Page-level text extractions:
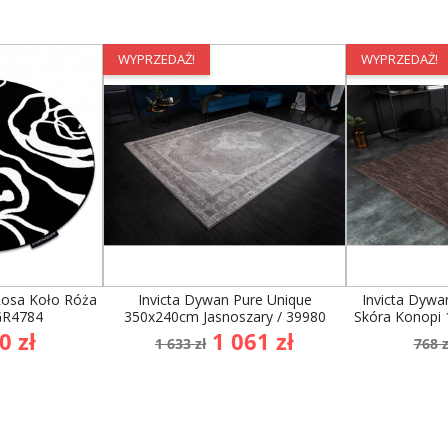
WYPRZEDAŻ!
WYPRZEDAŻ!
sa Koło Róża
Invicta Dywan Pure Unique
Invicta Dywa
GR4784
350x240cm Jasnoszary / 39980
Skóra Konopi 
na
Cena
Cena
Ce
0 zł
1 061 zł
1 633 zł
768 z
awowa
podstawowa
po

● TO DO
Go through the data above and copy each line that holds the word "Invicta".

● SOLUTION TO THE PROBLEM
Invicta Dywan Pure Unique
Invicta Dywa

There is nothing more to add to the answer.